While various non-road hybrids have existed for a while on paper, the world's first wheel loader to mix volts with oil has been developed by Atlas-Weyhausen in conjunction with engine maker Deutz of Germany.

Based on the popular AR65 model and earmarked for production in 2010, the new machine is said to reduce fuel consumption by up to twenty per cent while reducing harmful emissions accordingly.
Unlike hybrid cars, the vehicle starts and runs normally on conventional power. However, when a load is placed on the engine, electric motors are engaged and are used for drive.

The diesel engine itself has a sophisticated motor-generator installed where the flywheel would normally be fitted.

Because it is constantly energised when the engine is running, the hybrid drive system creates electrical energy which is stored in a battery pack.

The makers claim that the electric boost can provide the non-turbo diesel motor with enough power to effectively double the machine's nominal 50hp output, so benifiting both operator and environment.

Future technologies

Of course most of the heavy old loaders that graze Dubai's unfinished highways could fit two diminutive AR65's in their front scoop.

However, it is likely that various hybrid technologies will find their way in to even the most giant machines in time. The next step will be to find ever more efficient ways of storing electricity.

Some giant plant machines have been electrically powered for years; for example mining cranes and various shipyard machines are often wired into the area's grid system.

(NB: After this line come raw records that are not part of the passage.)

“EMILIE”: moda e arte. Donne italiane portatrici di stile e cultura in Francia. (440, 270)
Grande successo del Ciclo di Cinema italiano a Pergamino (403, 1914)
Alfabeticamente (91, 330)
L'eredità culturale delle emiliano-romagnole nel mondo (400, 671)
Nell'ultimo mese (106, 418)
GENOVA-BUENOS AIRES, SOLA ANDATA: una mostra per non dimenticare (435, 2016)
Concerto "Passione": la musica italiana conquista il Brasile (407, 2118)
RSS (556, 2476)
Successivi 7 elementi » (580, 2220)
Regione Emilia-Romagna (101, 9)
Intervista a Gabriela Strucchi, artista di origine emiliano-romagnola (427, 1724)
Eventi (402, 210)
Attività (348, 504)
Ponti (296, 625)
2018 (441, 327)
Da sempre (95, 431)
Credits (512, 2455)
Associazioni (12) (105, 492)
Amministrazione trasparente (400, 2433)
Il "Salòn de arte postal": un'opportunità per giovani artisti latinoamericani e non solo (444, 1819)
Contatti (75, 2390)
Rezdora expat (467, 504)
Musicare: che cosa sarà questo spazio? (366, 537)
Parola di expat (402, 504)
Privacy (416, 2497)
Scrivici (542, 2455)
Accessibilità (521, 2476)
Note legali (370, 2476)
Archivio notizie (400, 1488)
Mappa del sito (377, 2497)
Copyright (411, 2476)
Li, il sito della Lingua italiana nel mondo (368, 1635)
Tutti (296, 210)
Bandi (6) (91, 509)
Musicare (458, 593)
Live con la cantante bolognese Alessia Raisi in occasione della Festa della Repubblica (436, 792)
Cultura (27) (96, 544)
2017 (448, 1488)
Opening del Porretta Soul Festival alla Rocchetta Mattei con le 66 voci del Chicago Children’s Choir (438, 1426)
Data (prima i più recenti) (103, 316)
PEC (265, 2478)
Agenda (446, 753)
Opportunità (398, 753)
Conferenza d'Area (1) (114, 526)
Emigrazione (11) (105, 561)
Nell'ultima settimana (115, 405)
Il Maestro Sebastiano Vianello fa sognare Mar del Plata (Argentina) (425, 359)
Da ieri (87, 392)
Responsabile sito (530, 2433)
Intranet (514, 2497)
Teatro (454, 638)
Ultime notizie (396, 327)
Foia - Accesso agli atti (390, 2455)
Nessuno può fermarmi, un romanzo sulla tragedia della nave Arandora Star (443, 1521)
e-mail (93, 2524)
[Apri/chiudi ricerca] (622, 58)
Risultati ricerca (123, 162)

It goes without saying, though, that it would be extremely impractical to have an extension cord trailing from the back of a grader.

One of the newest ideas is to store hydrogen electrical energy on strips of metal. This would involve extremely complex, and as yet undiscovered hydrides, and so has got no further than the drawing board.

However, one thing is absolutely clear. The diesel smoking ban is now being enforced, and there will be no getting away from it.

BiodieselThis is a wide-ranging and often misused term that describes several types of fuel.

However, the most common type refers to that made from transesterified plant and animal oils.

Heralded as the fuel of the future in the West, it is claimed to be a ‘greener' alternative as the amount of carbon dioxide produced is offset by the amount absorbed by the plants as they grew.

This is reckoned by some experts to reduce the net carbon emissions by as much as 60 per cent.

However, there are several major flaws in the bio-diesel argument. For a start it is only marginally cleaner than regular diesel in terms of soot. Nitrogen oxide emissions are actually about ten percent higher.

The main problem with bio-diesel is the way it thickens when cold.

Although commercially produced fuel has greatly reduced this problem, the major engine manufactures will not honour the warrantee if more than a third of bio-diesel is used in every tank.

The fuel can also contain small, but problematic quantities of water.

Put simply, unless you change your fuel filters regularly, the greenest thing about bio-diesel is the amount of time your machine is out of action while the injectors are replaced.